┌──
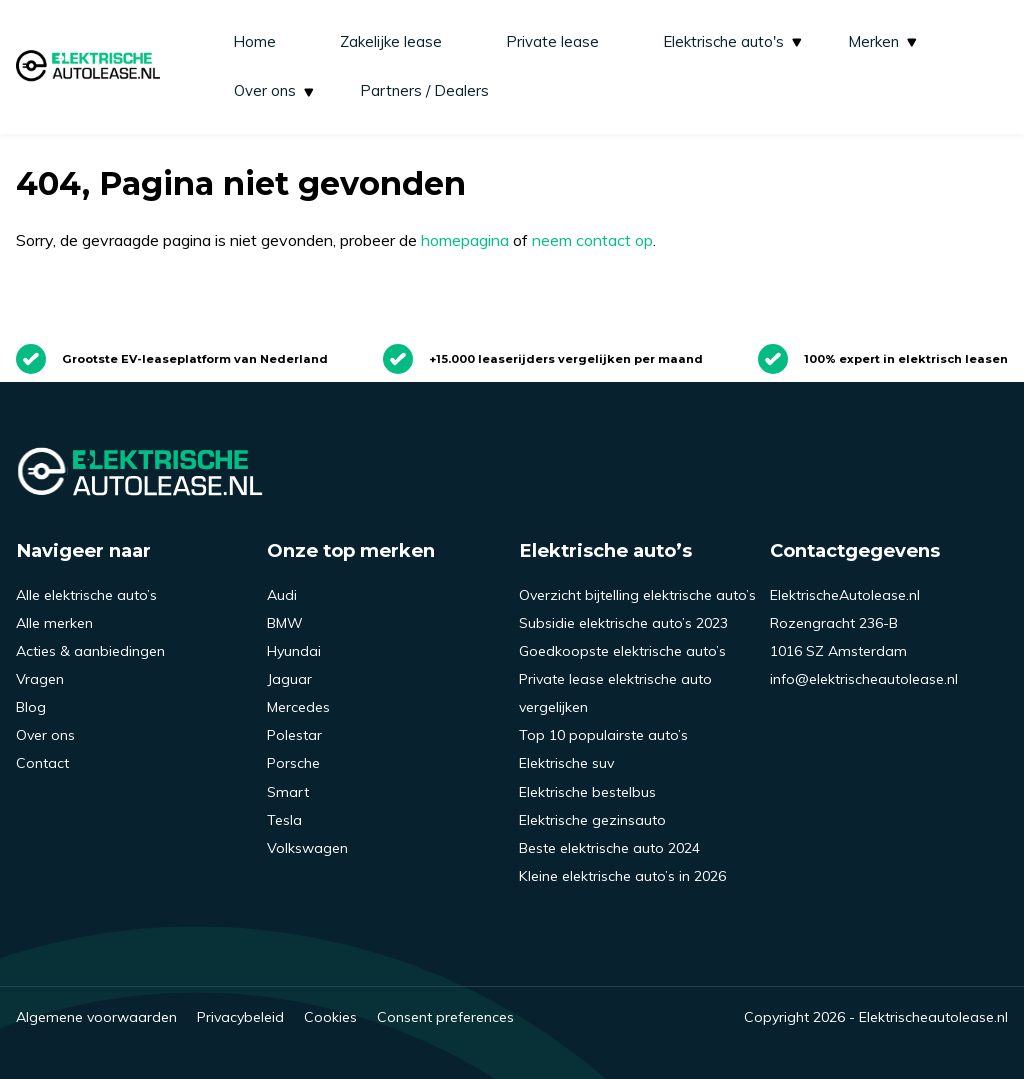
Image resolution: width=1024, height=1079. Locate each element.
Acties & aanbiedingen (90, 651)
└──
┌──
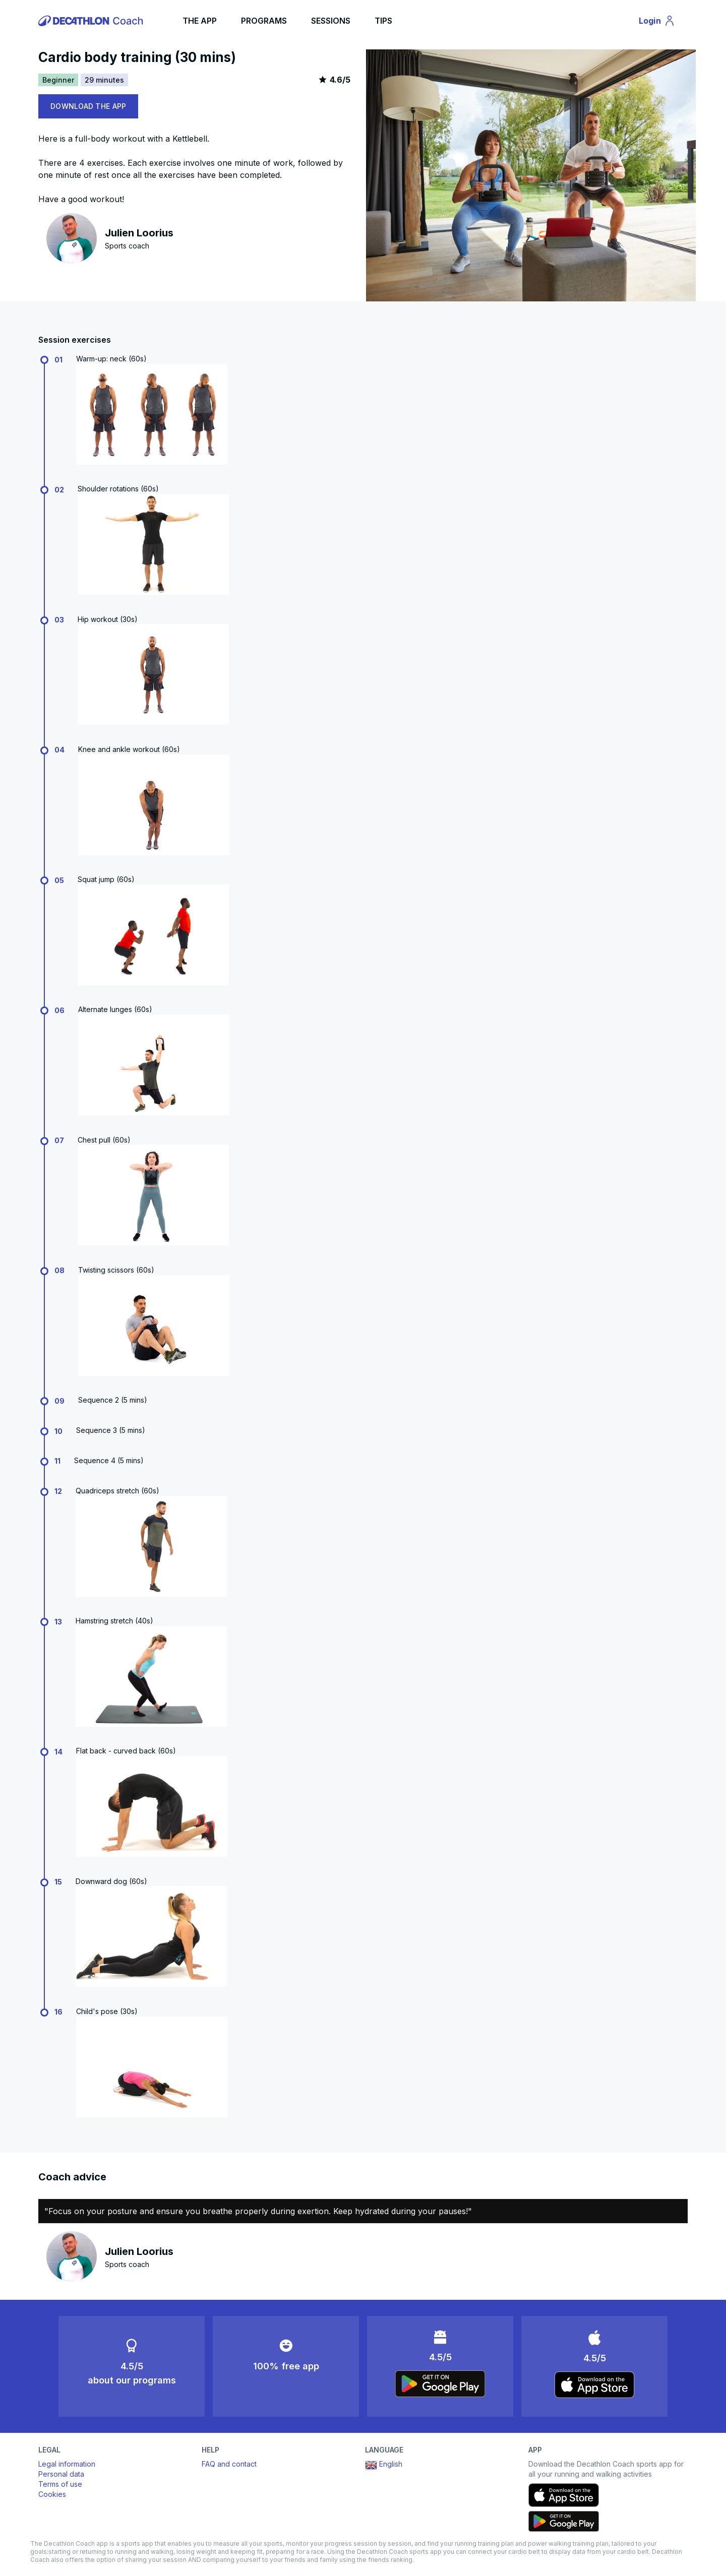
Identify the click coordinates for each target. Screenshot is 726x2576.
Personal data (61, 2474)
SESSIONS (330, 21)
└──
◆ EXERCISE DIRECTIONS
Of all the entries above, retype exactly the lines from the line with "Image resolution: width=1024, height=1079." to the line with "Acties & aanbiedingen (90, 651)", both included, and no others.

◆ EXERCISE SOLUTION
Image resolution: width=1024, height=1079. Locate each element.
Acties & aanbiedingen (90, 651)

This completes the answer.